Foreign ownership of US government debt climbed to record levels in June, crossing the $9 trillion mark for the fourth month in a row. According to fresh data from the US Treasury Department, foreign investors held $9.13 trillion in Treasuries in June, up from $9.05 trillion in May.
Compared with the same month last year, foreign holdings rose by almost $1 trillion, a surge of about 10 percent. This means overseas investors continue to play a critical role in funding US government debt by purchasing Treasury bonds. These bonds are often seen as one of the safest investments in the world, attracting governments, banks, and hedge funds across the globe.
Despite this growth in total holdings, the United States experienced some pullback on a transaction basis. In June, there was a net outflow of $5 billion in Treasuries, following a massive inflow of $147 billion in May. That May surge was the largest buying spree since August 2022. A month earlier, in April, the US recorded an outflow of $40.8 billion, showing the ups and downs in foreign investment activity.
China’s Historic Dump of $53 Billion US Treasuries is Unprecedented Blow to US Economy
Japan, United Kingdom, and China Lead the Way
Japan held on to its position as the largest foreign holder of US Treasuries, setting a new record with $1.147 trillion in June. This was an increase of about $12.6 billion from May, keeping Japan far ahead of other countries.

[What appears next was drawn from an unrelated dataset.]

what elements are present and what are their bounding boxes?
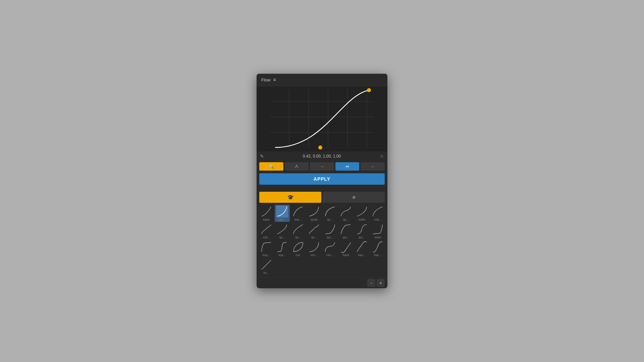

The United Kingdom strengthened its role as the second-biggest holder. British investors boosted their holdings to a record $858.1 billion in June, up from $809.4 billion in May. This move pushed the UK further ahead of China. Analysts note that the UK is often used as a custody hub, meaning much of the money is parked there on behalf of global hedge funds. Other financial centers such as the Cayman Islands and the Bahamas are also known for providing similar services.
China’s Treasury holdings stayed nearly unchanged, standing at $756.4 billion in June, slightly higher than $756.3 billion in May. However, this level remains close to the lowest point since February 2009, when China held $744.2 billion. China’s stockpile of Treasuries is far below its peak of more than $1.3 trillion between 2012 and 2016. In recent years, China has slowly trimmed its holdings, partly to support its currency, the yuan, and deal with domestic economic challenges.
Elsewhere in Asia, Hong Kong and India cut back their holdings. Hong Kong’s Treasury assets fell to $242.6 billion, while India’s declined to $227.4 billion.
Equities See Huge Inflows Despite Treasury Shifts
While some countries reduced their Treasury positions, foreign investors showed renewed appetite for US stocks. In June, overseas investors pumped $163.1 billion into US equities, following strong inflows of $115.8 billion in May. These back-to-back months highlight the continuing appeal of American financial markets despite global uncertainty.
Even with the strong foreign investment in both Treasuries and equities, the net capital inflow into the US slowed sharply in June. The total was just $77.8 billion, down more than 75 percent from the revised $318.1 billion in May. That May figure had been the largest inflow since September 2024, making June’s decline more striking.
The data underlines the complex picture of global money flows. On one hand, foreign holdings of US Treasuries reached an all-time high of $9.13 trillion, supported by record investments from Japan and the UK. On the other, China and some Asian markets continued to trim their treasury positions, while investors also shifted billions into American equities.